[PROVIDED DATA — start]

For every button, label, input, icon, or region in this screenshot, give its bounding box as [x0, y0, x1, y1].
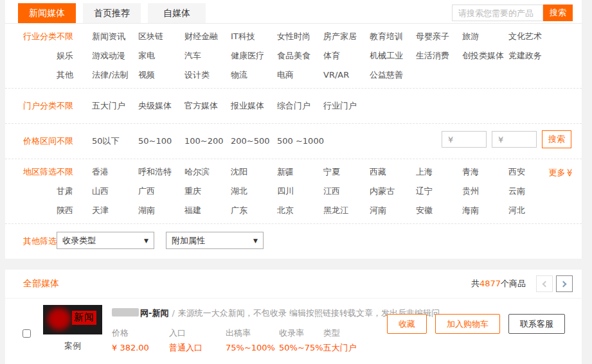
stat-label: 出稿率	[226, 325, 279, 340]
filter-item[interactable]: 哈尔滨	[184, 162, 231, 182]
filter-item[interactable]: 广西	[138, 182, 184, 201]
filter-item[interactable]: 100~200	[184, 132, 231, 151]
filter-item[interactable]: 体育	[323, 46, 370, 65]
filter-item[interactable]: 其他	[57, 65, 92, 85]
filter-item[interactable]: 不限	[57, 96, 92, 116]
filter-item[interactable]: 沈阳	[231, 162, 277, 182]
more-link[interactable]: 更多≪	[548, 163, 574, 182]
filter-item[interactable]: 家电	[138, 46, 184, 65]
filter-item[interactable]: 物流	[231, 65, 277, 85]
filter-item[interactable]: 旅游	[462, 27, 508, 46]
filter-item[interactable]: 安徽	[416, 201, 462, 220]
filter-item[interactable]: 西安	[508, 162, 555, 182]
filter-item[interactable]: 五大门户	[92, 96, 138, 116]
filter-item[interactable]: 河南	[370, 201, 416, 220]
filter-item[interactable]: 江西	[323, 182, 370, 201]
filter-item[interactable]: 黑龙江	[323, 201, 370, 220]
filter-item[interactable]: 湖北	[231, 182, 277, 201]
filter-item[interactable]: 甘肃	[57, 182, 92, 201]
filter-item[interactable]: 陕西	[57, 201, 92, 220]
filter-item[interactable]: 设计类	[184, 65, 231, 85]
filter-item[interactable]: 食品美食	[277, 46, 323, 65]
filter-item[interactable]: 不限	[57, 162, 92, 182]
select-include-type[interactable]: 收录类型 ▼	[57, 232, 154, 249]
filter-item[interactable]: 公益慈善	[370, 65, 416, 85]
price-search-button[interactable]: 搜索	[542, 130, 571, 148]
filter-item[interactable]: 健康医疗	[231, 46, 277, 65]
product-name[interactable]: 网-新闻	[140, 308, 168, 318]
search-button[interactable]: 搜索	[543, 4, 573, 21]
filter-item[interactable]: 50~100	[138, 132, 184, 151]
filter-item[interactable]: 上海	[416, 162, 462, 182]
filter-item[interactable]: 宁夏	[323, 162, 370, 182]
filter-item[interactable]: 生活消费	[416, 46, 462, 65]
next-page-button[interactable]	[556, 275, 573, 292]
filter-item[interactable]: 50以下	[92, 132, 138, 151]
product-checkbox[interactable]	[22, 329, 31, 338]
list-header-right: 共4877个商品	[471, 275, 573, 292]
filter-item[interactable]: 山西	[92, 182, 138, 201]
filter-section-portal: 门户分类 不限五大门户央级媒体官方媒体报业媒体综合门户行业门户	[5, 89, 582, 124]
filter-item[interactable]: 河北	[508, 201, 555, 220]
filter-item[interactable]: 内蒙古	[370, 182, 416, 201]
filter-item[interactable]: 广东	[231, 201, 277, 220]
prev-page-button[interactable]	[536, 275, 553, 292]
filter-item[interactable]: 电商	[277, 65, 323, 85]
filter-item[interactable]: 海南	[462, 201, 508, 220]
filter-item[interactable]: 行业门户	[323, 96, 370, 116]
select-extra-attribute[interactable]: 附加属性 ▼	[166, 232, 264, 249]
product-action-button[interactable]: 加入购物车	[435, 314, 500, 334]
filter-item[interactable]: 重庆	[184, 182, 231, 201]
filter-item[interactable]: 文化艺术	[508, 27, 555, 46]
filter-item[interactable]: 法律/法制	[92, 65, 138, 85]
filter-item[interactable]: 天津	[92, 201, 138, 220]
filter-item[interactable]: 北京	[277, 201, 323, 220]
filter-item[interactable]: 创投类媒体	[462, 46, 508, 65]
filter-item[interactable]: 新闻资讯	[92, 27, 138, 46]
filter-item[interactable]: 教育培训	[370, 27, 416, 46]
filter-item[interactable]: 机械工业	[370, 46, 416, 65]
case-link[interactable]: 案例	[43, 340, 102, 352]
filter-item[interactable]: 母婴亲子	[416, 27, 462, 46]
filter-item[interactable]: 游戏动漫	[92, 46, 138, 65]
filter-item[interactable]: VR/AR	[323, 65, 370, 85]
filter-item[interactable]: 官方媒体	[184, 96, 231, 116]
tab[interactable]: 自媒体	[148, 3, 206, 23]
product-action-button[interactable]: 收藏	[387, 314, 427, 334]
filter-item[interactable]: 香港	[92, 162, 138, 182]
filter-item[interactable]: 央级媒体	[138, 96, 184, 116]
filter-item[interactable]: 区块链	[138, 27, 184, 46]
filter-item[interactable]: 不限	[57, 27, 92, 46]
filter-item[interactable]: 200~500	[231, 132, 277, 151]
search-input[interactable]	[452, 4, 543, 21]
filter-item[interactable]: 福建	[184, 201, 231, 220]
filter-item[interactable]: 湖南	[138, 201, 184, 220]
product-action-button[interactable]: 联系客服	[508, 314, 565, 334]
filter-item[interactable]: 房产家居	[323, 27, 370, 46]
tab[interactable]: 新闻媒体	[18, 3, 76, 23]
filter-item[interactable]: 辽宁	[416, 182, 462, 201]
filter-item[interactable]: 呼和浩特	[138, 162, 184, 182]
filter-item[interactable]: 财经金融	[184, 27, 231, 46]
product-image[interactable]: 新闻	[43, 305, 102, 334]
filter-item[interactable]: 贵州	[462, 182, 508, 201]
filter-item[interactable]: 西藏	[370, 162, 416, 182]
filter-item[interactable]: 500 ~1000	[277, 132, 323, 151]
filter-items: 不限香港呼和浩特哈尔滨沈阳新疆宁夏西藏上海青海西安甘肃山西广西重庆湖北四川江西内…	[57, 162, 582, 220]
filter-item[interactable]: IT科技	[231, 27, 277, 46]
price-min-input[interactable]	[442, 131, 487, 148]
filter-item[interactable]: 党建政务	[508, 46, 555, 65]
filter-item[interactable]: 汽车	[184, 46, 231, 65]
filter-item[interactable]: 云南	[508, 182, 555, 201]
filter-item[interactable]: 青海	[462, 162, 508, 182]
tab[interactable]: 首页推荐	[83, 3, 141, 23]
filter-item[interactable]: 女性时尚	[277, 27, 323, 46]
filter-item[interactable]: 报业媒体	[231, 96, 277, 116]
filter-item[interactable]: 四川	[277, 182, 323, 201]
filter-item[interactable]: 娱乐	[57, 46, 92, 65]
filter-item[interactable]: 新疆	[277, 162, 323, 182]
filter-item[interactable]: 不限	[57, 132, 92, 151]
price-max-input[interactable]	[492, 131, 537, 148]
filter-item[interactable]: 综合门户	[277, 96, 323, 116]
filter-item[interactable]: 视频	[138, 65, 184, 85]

[PROVIDED DATA — finish]

• WORK INSTRUCTIONS
If a record contains a picture, leave the picture out; repeat the record itself exactly.

• TASK OUTPUT
For every button, label, input, icon, or region in this screenshot, give its bounding box as [x0, y0, x1, y1].
stat-label: 出稿率	[226, 325, 279, 340]
filter-item[interactable]: 哈尔滨	[184, 162, 231, 182]
filter-item[interactable]: 广西	[138, 182, 184, 201]
filter-item[interactable]: 100~200	[184, 132, 231, 151]
filter-item[interactable]: 体育	[323, 46, 370, 65]
filter-item[interactable]: 其他	[57, 65, 92, 85]
filter-item[interactable]: 不限	[57, 96, 92, 116]
filter-item[interactable]: 沈阳	[231, 162, 277, 182]
more-link[interactable]: 更多≪	[548, 163, 574, 182]
filter-item[interactable]: 家电	[138, 46, 184, 65]
filter-item[interactable]: 物流	[231, 65, 277, 85]
filter-item[interactable]: 旅游	[462, 27, 508, 46]
filter-item[interactable]: 安徽	[416, 201, 462, 220]
filter-item[interactable]: 西安	[508, 162, 555, 182]
filter-item[interactable]: 五大门户	[92, 96, 138, 116]
filter-item[interactable]: 河南	[370, 201, 416, 220]
filter-item[interactable]: 江西	[323, 182, 370, 201]
filter-item[interactable]: 黑龙江	[323, 201, 370, 220]
filter-item[interactable]: 湖北	[231, 182, 277, 201]
filter-item[interactable]: 甘肃	[57, 182, 92, 201]
filter-item[interactable]: 陕西	[57, 201, 92, 220]
filter-item[interactable]: 设计类	[184, 65, 231, 85]
filter-item[interactable]: 食品美食	[277, 46, 323, 65]
filter-item[interactable]: 不限	[57, 162, 92, 182]
select-include-type[interactable]: 收录类型 ▼	[57, 232, 154, 249]
filter-item[interactable]: 公益慈善	[370, 65, 416, 85]
price-search-button[interactable]: 搜索	[542, 130, 571, 148]
filter-item[interactable]: 健康医疗	[231, 46, 277, 65]
product-name[interactable]: 网-新闻	[140, 308, 168, 318]
search-button[interactable]: 搜索	[543, 4, 573, 21]
filter-item[interactable]: 50~100	[138, 132, 184, 151]
filter-item[interactable]: 上海	[416, 162, 462, 182]
filter-item[interactable]: 宁夏	[323, 162, 370, 182]
filter-item[interactable]: 生活消费	[416, 46, 462, 65]
next-page-button[interactable]	[556, 275, 573, 292]
filter-item[interactable]: 50以下	[92, 132, 138, 151]
product-checkbox[interactable]	[22, 329, 31, 338]
list-header-right: 共4877个商品	[471, 275, 573, 292]
filter-item[interactable]: 山西	[92, 182, 138, 201]
filter-section-portal: 门户分类 不限五大门户央级媒体官方媒体报业媒体综合门户行业门户	[5, 89, 582, 124]
filter-item[interactable]: 河北	[508, 201, 555, 220]
filter-item[interactable]: 内蒙古	[370, 182, 416, 201]
filter-item[interactable]: 广东	[231, 201, 277, 220]
prev-page-button[interactable]	[536, 275, 553, 292]
filter-item[interactable]: 电商	[277, 65, 323, 85]
filter-item[interactable]: 海南	[462, 201, 508, 220]
filter-item[interactable]: 行业门户	[323, 96, 370, 116]
select-extra-attribute[interactable]: 附加属性 ▼	[166, 232, 264, 249]
product-action-button[interactable]: 加入购物车	[435, 314, 500, 334]
filter-item[interactable]: 重庆	[184, 182, 231, 201]
filter-item[interactable]: 文化艺术	[508, 27, 555, 46]
filter-item[interactable]: 法律/法制	[92, 65, 138, 85]
filter-item[interactable]: 天津	[92, 201, 138, 220]
filter-item[interactable]: 北京	[277, 201, 323, 220]
filter-item[interactable]: 创投类媒体	[462, 46, 508, 65]
filter-item[interactable]: 新闻资讯	[92, 27, 138, 46]
filter-item[interactable]: 教育培训	[370, 27, 416, 46]
filter-item[interactable]: 机械工业	[370, 46, 416, 65]
case-link[interactable]: 案例	[43, 340, 102, 352]
filter-item[interactable]: 母婴亲子	[416, 27, 462, 46]
filter-item[interactable]: 游戏动漫	[92, 46, 138, 65]
filter-item[interactable]: VR/AR	[323, 65, 370, 85]
filter-item[interactable]: 官方媒体	[184, 96, 231, 116]
tab[interactable]: 自媒体	[148, 3, 206, 23]
product-action-button[interactable]: 收藏	[387, 314, 427, 334]
filter-item[interactable]: 香港	[92, 162, 138, 182]
filter-item[interactable]: 央级媒体	[138, 96, 184, 116]
filter-item[interactable]: 区块链	[138, 27, 184, 46]
filter-item[interactable]: 不限	[57, 27, 92, 46]
filter-item[interactable]: 200~500	[231, 132, 277, 151]
search-input[interactable]	[452, 4, 543, 21]
filter-item[interactable]: 福建	[184, 201, 231, 220]
filter-item[interactable]: 湖南	[138, 201, 184, 220]
product-action-button[interactable]: 联系客服	[508, 314, 565, 334]
filter-item[interactable]: 房产家居	[323, 27, 370, 46]
tab[interactable]: 新闻媒体	[18, 3, 76, 23]
filter-item[interactable]: 辽宁	[416, 182, 462, 201]
filter-item[interactable]: 呼和浩特	[138, 162, 184, 182]
filter-item[interactable]: 财经金融	[184, 27, 231, 46]
product-image[interactable]: 新闻	[43, 305, 102, 334]
filter-item[interactable]: 贵州	[462, 182, 508, 201]
filter-item[interactable]: 西藏	[370, 162, 416, 182]
filter-item[interactable]: 500 ~1000	[277, 132, 323, 151]
filter-items: 不限香港呼和浩特哈尔滨沈阳新疆宁夏西藏上海青海西安甘肃山西广西重庆湖北四川江西内…	[57, 162, 582, 220]
filter-item[interactable]: IT科技	[231, 27, 277, 46]
price-min-input[interactable]	[442, 131, 487, 148]
filter-item[interactable]: 党建政务	[508, 46, 555, 65]
filter-item[interactable]: 汽车	[184, 46, 231, 65]
filter-item[interactable]: 云南	[508, 182, 555, 201]
filter-item[interactable]: 青海	[462, 162, 508, 182]
tab[interactable]: 首页推荐	[83, 3, 141, 23]
filter-item[interactable]: 女性时尚	[277, 27, 323, 46]
filter-item[interactable]: 报业媒体	[231, 96, 277, 116]
filter-item[interactable]: 四川	[277, 182, 323, 201]
filter-item[interactable]: 娱乐	[57, 46, 92, 65]
filter-item[interactable]: 新疆	[277, 162, 323, 182]
filter-item[interactable]: 不限	[57, 132, 92, 151]
price-max-input[interactable]	[492, 131, 537, 148]
filter-item[interactable]: 综合门户	[277, 96, 323, 116]
filter-item[interactable]: 视频	[138, 65, 184, 85]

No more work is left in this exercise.